Further, we can ask whether it would be more or less problematic for such an individual to sit on the interview panel discussed above. Whereas informed consent could be required for the use of computer vision – in the same way that consent must be given to carry out lie detector tests – it is more difficult to assess whether certain levels of micro expression detection ability in people should have to be declared, and under what circumstances.
The ability to simulate emotion expressions is important for social cohesion
The authors of the computer vision study do not envisage a world in which these systems are ubiquitous. However, we can consider another, social reason why one might resist their more widespread use. It is good for smooth social functioning that people are able to simulate emotions. It will not be the case that all of our colleagues elicit genuine smiles from us, or that we never find a conversation with a family member boring.
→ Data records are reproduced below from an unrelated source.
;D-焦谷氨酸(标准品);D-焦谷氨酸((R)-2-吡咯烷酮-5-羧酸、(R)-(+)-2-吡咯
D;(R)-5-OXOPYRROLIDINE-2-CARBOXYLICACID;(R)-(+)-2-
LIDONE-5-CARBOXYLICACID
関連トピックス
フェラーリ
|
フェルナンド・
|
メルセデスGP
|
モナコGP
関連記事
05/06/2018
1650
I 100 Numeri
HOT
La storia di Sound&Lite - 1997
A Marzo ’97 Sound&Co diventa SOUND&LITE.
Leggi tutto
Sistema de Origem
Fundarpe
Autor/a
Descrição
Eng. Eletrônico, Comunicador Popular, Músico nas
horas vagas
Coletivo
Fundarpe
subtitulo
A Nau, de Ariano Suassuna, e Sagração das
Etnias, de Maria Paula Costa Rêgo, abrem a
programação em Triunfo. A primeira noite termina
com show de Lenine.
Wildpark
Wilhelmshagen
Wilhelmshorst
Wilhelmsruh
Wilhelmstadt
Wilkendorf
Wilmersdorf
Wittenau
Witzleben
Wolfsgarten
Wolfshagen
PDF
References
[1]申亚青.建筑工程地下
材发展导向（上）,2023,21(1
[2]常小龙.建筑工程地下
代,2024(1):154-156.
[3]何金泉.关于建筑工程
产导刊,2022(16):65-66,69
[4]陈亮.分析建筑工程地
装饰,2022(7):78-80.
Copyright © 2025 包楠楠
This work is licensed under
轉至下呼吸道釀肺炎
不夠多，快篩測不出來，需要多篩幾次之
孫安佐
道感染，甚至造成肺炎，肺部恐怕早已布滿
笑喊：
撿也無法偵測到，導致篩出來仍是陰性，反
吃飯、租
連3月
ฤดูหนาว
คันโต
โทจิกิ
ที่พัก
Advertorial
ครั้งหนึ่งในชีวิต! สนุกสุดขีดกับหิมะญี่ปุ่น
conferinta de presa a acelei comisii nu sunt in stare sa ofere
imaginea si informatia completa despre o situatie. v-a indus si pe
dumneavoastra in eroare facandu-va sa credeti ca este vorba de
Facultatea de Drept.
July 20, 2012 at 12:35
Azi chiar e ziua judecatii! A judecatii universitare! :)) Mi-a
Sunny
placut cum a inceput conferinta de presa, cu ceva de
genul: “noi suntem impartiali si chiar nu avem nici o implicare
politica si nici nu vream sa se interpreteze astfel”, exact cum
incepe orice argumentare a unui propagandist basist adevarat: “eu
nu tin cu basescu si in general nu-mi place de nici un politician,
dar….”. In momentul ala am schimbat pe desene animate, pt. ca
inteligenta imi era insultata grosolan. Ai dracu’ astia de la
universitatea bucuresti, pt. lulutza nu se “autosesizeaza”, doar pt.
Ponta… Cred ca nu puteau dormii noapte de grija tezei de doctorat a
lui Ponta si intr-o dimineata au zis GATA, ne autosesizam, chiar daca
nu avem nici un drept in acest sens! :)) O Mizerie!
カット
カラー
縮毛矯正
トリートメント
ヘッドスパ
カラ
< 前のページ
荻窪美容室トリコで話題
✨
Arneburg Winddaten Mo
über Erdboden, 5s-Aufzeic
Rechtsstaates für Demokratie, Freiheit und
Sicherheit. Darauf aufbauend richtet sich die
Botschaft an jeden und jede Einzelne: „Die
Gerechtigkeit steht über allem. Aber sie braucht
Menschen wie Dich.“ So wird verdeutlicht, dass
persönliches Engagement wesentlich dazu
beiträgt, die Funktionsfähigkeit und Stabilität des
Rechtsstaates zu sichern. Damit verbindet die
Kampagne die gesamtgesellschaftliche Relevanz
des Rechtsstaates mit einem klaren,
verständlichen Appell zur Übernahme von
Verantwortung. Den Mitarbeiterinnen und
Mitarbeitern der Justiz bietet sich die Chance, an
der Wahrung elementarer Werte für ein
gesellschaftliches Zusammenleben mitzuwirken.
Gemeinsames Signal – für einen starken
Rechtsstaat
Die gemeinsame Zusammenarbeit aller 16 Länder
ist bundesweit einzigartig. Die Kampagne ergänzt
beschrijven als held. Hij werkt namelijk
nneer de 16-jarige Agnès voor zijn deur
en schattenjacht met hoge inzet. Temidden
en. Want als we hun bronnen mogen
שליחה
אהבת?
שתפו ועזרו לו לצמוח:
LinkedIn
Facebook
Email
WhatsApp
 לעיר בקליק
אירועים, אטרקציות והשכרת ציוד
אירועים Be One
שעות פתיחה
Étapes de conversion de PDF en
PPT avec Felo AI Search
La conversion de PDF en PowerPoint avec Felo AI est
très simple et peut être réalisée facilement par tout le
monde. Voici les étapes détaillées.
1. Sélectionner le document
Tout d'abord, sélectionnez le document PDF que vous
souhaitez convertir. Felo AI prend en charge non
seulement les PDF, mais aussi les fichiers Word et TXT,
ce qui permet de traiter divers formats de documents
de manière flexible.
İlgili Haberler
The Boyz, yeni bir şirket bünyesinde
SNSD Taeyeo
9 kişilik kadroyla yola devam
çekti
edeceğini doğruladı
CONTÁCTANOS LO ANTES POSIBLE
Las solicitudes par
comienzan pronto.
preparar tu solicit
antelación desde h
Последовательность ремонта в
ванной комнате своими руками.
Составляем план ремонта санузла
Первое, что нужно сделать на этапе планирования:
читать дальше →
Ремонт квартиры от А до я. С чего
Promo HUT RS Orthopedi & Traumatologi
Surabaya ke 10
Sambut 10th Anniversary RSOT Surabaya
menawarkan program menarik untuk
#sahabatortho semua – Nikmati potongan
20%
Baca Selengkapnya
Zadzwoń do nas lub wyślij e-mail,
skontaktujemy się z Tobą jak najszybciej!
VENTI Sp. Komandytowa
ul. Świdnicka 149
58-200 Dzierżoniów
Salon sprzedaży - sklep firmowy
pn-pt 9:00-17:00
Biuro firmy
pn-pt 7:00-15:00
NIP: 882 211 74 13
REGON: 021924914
But pretending to smile and pretending to be interested are crucial for positive social dynamics at work, when socializing and even at home.
Further, by reducing emotional expression to existing on a ‘genuine’ or ‘faked’ dichotomy, more subtle, contextualizing emotions/attitudes are ignored: people have emotions about, and attitudes towards, their emotions. Someone might be upset by her anger towards a loved one or ashamed of her jealousy of a friend. It’s possible to find an interlocutor both interesting and frustrating and to not feel enthused about topics one believes to be of great importance. Thus, although it provides information about subtleties of emotional physiology, computer vision will be unlikely to reveal everything that is necessary to thoroughly understand how a person feels.